In the July/August 2011 Scientific American Mind magazine.
General Adaptation Syndrome
Physiologists define stress as how the body reacts to a stressor, real or imagined, a stimulus that causes stress. Acute stressors affect an organism in the short term; chronic stressors over the longer term.
Selye researched the effects of stress on our bodies.
Alarm is the first stage. When the threat or stressor is identified or realized, the body’s stress response is a state of alarm. During this stage adrenaline will be produced in order to bring about the fight-or-flight response. There is also some activation of the HPA axis, producing cortisol.

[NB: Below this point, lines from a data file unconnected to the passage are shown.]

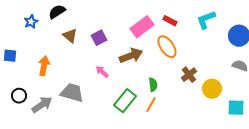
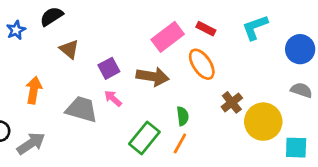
purple square: (99, 38) -> (109, 68), moved
brown arrow: (131, 56) -> (153, 76), turned 30
yellow circle: (212, 89) -> (263, 122), size x1.4
gray trapezoid: (72, 93) -> (82, 109), moved

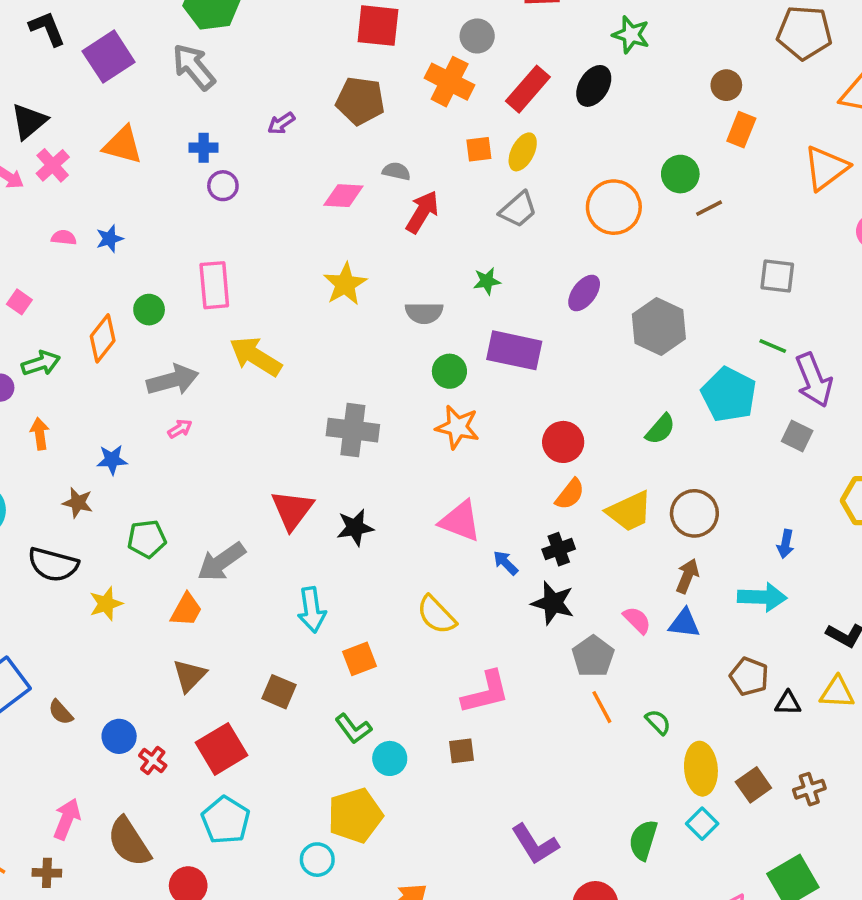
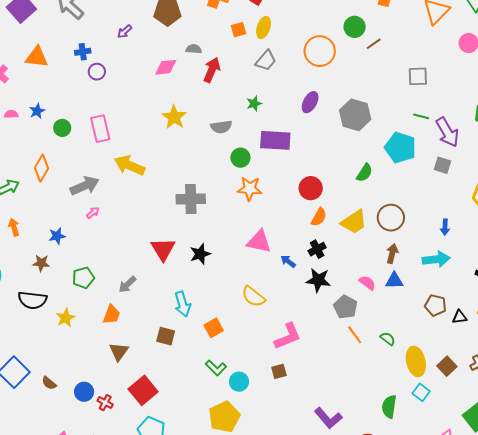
green circle: (149, 310) -> (62, 128), moved
gray arrow: (221, 562) -> (127, 284), size x0.7
brown square: (279, 692) -> (166, 336), moved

Resistance is the second stage. If the stressor continues, it becomes necessary to attempt some means of dealing with the stress. Although the body begins to try to adapt to the strains or demands of the environment, the body cannot keep this up indefinitely, so its resources are gradually and eventually depleted.
Exhaustion is the third and final stage in the GAS proposal. At this point, all of the body’s resources are eventually depleted and the body is unable to maintain normal functioning. The initial autonomic nervous system symptoms may reappear. If stage three is extended, long term damage may result as the body, and the immune system is exhausted and function is impaired resulting in decompensation.
The result can manifest itself in obvious disorders such as ulcers, depression, diabetes, trouble with the digestive system or even cardiovascular problems, along with psychological distress.
By training your brain to be more resilient in the face of stress, you are more adaptable and better able to deal it. Since each time we react negativity to a repetitive stressor we lose energy (exhaustion), by training your brain to not react and thus not lose precious energy, it has a deep effect on your aging process. This is well known and has been well known by the Oriental Cultures.
The mani thing to remember is that the organism is regenerative as is our brain and we have learned to help our brain learn from its own dysfunctional behaviors. Give it information about itself and it improves itself because it is an energy saving system in support of our own personal and species survival.